TORONTO - Canadian economy grew slightly more than expected in November, bolstered by major industrial sectors, but the report from Statistics Canada left economists cautious about the strength of the recovery from a weak summer.

November's gross domestic product grew 0.3 per cent from October, above the consensus forecast of 0.2 per cent. That followed October's month-over-month increase of just 0.1 per cent.

Statistics Canada said Thursday that sectors with big improvments in November included mining, quarrying and oil and gas extraction, up 0.8 per cent.

Meanwhile, the important manufacturing sector was up 0.7 per cent following a 0.9 per cent decrease in October.

Wholesale and retail trade, utilities and transportation and warehousing services also rose, while construction and the public sector were largely unchanged.

Accommodation and food services and the finance and insurance sectors shrank.

"A key question is whether we are seeing a turnaround in manufacturing that could sustain stronger growth or just a monthly blip that will leave our economy treading water," said economist Erin Weir, president of the Progressive Economics Forum.
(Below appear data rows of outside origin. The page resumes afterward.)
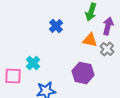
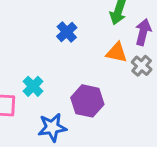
purple hexagon: (83, 73) -> (87, 101), moved

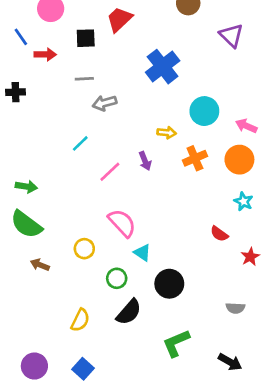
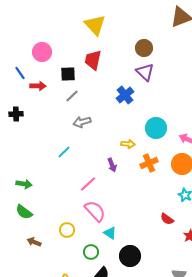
red trapezoid: (119, 19) -> (93, 60), turned -35
purple triangle: (231, 36) -> (145, 72), moved
blue cross: (163, 67) -> (125, 95), size x0.7
gray line: (84, 79) -> (72, 96), moved, turned -40
pink line: (110, 172) -> (88, 184), moved
green semicircle: (26, 224) -> (24, 212), size x0.7

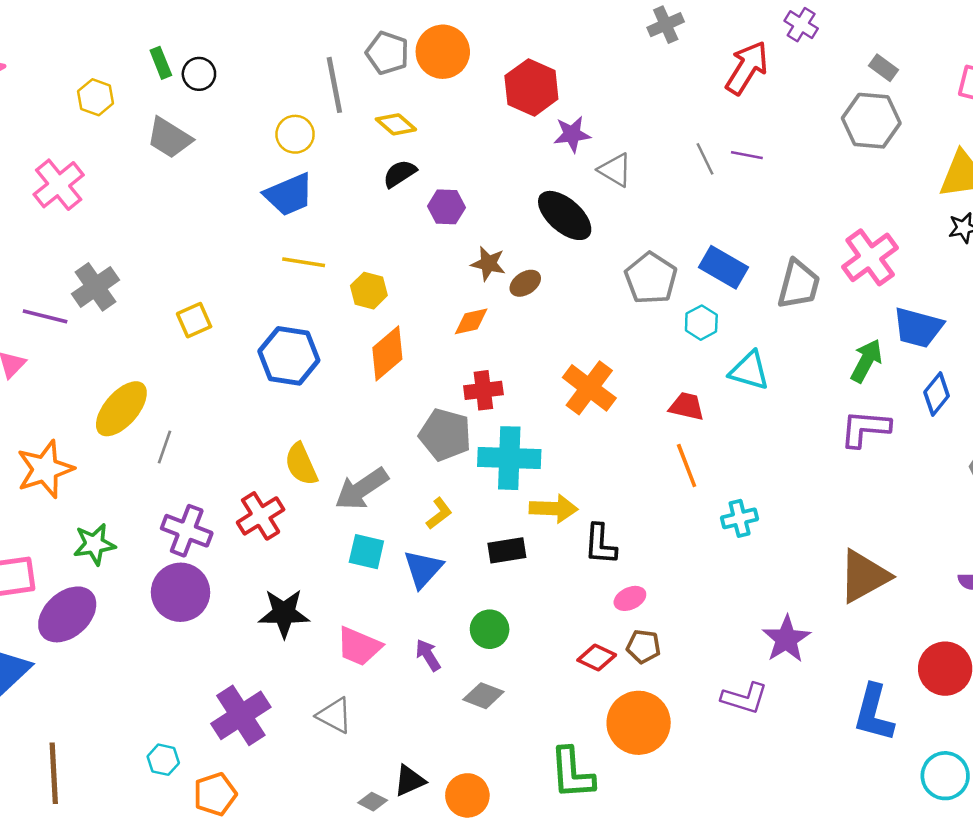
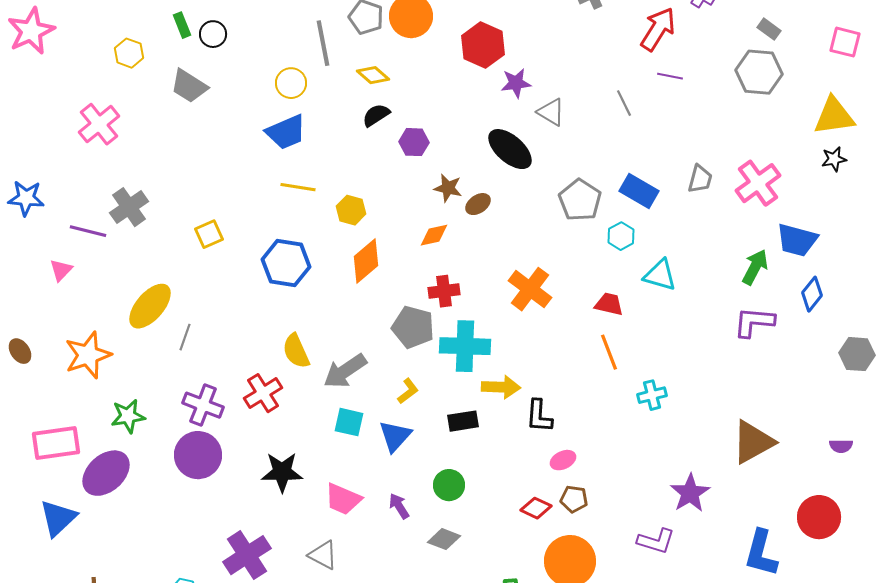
purple line: (747, 155) -> (670, 76), moved
gray trapezoid: (799, 284) -> (700, 179), moved, size x0.7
Weir said in a note that annual economic growth remains at only 1.3 per cent, barely ahead of the one per cent growth in population.

Robert Kavcic, senior economist at BMO Capital Markets, said that despite the November numbers, growth in the fourth quarter will likely remain stuck at about one per cent.

Kavcic said that was consistent with an economy that is still growing "at a sluggish pace."

Emanuella Enenajor, an economist at CIBC World Markets, said the November GDP — although a "touch stronger" than the consensus estimate — was in line with CIBC's predictions.

"Overall, an upbeat report suggesting that economic activity picked up from its fall doldrums, although still lagging potential output growth," Enenajor said.

She said the November data suggest fourth-quarter growth could track around 1.4 per cent, which would be "supportive for the Canadian dollar (but) a negative for fixed income."